How does one person win eight gold medals in one Olympics? Michael Phelps drew inspiration from a variety of sources - a careful study of this multi-pronged approach can help us as we drive to win our own personal Olympics in business, life, love, whatever it may be.
When Phelps announced that he was going to go for eight golds, Australian gold medalist Ian Thorpe said it couldn't be done. Michael got his hands on the article, cut it out, and taped it in the back of his locker at the aquatic center where he was training in Michigan. Every day, multiple times a day, when he went into that locker, he looked at that article and thought about Ian's negative comments.
When Michael was growing up, he kept a poster of gold medalist Pablo Morales on his bedroom wall. At the 1984 Olympics in Los Angeles, Pablo won two silvers in the 100 meter butterfly and the 200 meter medley and a gold in the 4 x 100 meter medley. In 1988, he failed to qualify only to come back as team captain in 1992, winning two golds in Barcelona in the 100 meter butterfly and the 4 x 100 meter medley. Pablo also held the world record in the 100 meter butterfly in 1984 and again from 1986 to 1995.
At the 2005 FINA World Championships, Micheal lost to Ian Crocker by 1.25 seconds in the 100-meter butterfly. In a press conference after the competition, Michael was furious with himself and ready to make a big change. "This entire year, and this world championships, have been a big wake-up call for me," he said. "I don't like the feeling of not doing my best. What happened here, I'm going to use for motivation, and hopefully by next summer, I'll be able to give [Crocker] a race. He sort of ran away with it. I wasn't even a factor."
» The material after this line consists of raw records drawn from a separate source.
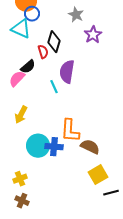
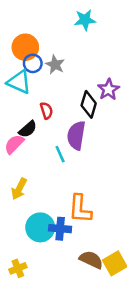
gray star: (76, 15) -> (55, 65), moved
black diamond: (54, 42) -> (89, 104), moved
brown semicircle: (90, 147) -> (91, 260), moved

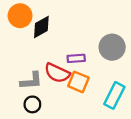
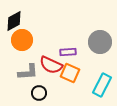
orange circle: (20, 16) -> (22, 40), moved
black diamond: (41, 27) -> (14, 21), moved
black circle: (32, 104) -> (39, 93), moved

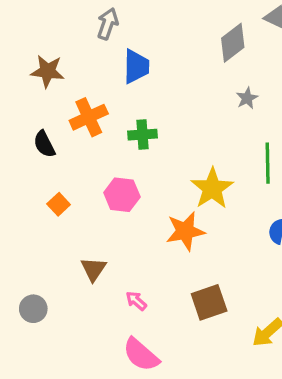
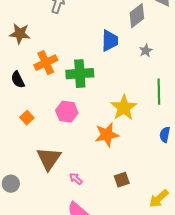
blue trapezoid: (136, 66) -> (110, 41), moved
green cross: (143, 135) -> (80, 74), size x1.5
brown triangle: (93, 269) -> (49, 159), size x1.5
brown square: (209, 302) -> (122, 180), size x0.7

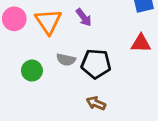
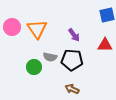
purple arrow: (84, 17) -> (74, 35), moved
green circle: (32, 71) -> (34, 67), moved

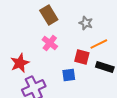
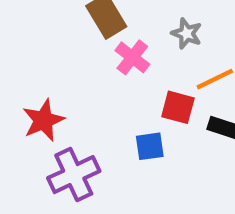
pink cross: (50, 43) -> (132, 57), moved

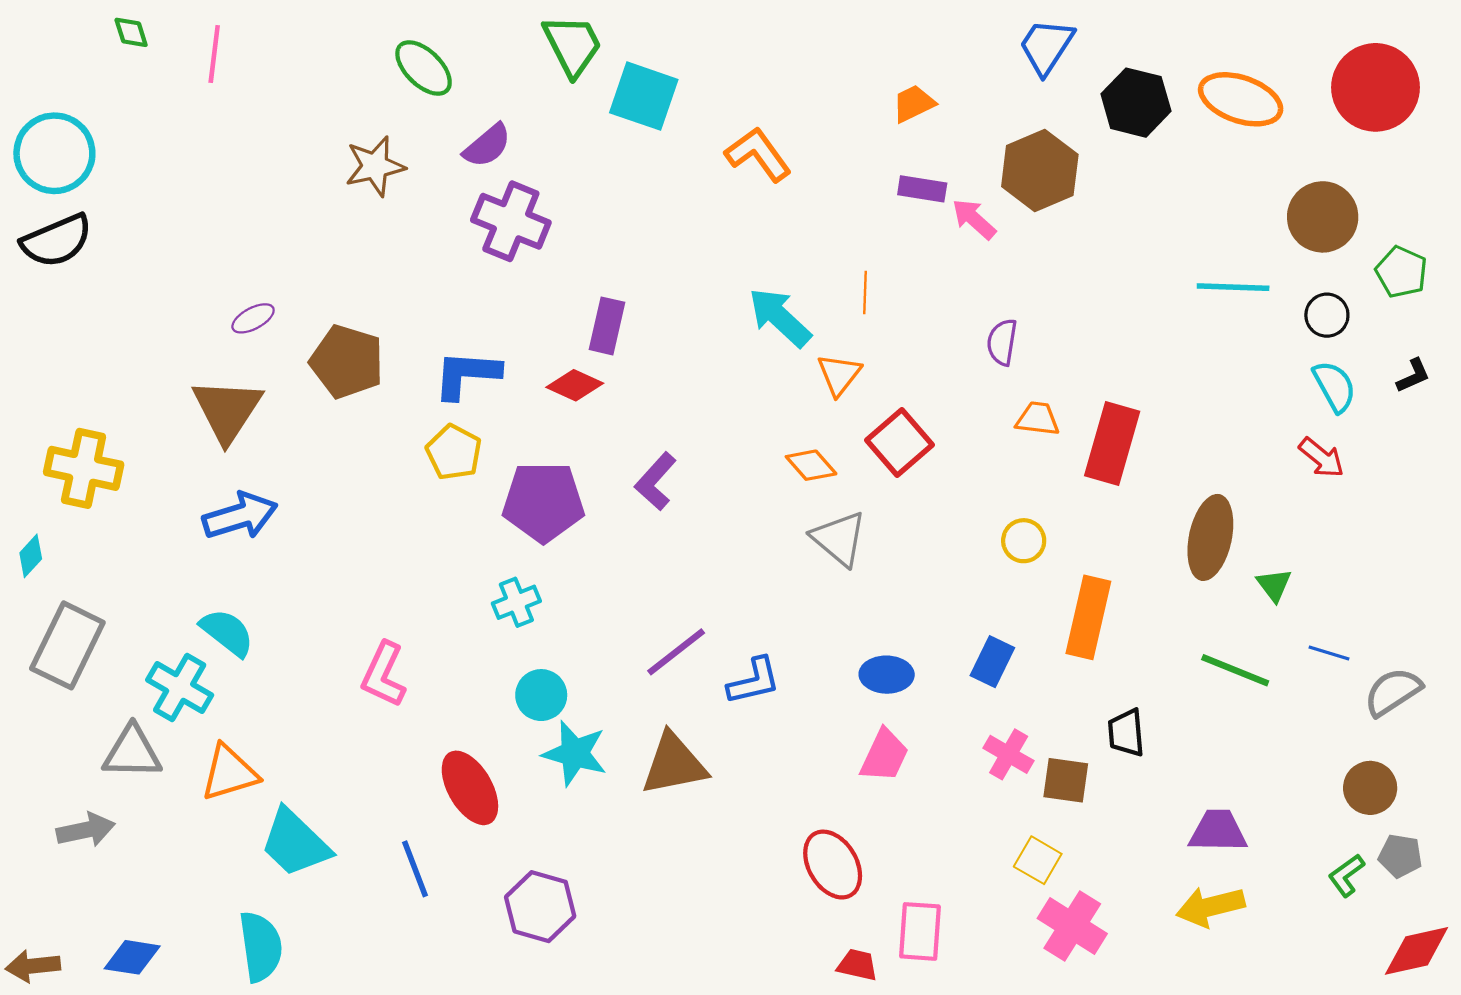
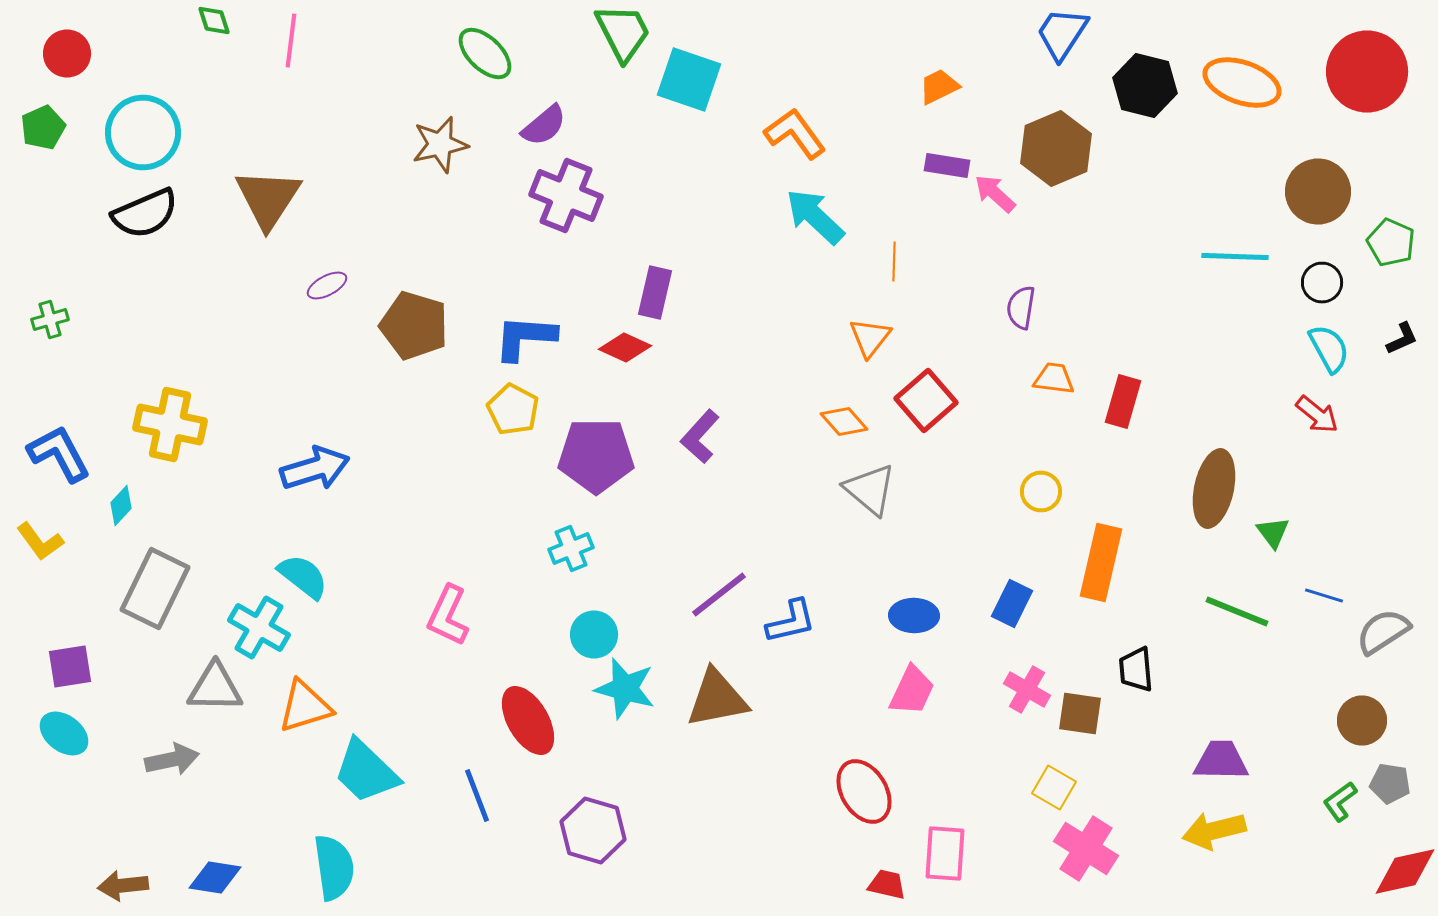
cyan arrow: (780, 317) -> (815, 216), moved
brown triangle: (227, 410) -> (268, 198), moved
red rectangle: (1112, 444) -> (1123, 402), size x0.7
On Thursday, August 7th, swimmer Alain Bernard of France bragged that the French relay team would "squash" the Americans in the 400 meter relay. When Michael heard this he used it as fuel to fire the first leg of the race. In a photo finish, anchor Jason Lezak out-touched Bernard by .08 of a second.
When Michael went up against Milorad Cavic in the 100 meter butterfly at the Beijing Olympics, coach Bob Bowman made sure Michael heard Cavic's now famous comment: "I think it would be good for the sport and good for him" if Phelps lost. Michael again used a comment to fire the run down his lane and out-touched Cavic 50.58 to 50.59.
Michael also kept a "wish list" on his computer - a list of world record and gold medal dreams. He looked at this list every day, focusing on his goals.
When asked after Phelps had won the eight golds how he had inspired the swimmer, Bowman said he taught Phelps to use his imagination. Likewise, Phelps also reported when interviewed after the last race that his imagination was a key to his success.
Drawing inspiration from negative comments, positive role models, loss, lists, and his own imagination, Michael Phelps surpassed Mark Spitz's record to be the most decorated gold medalist in a single Olympics. My hope is that we can all become Olympians in our own lives by finding motivation and inspiration in the good, the bad, and the ugly we face day to day.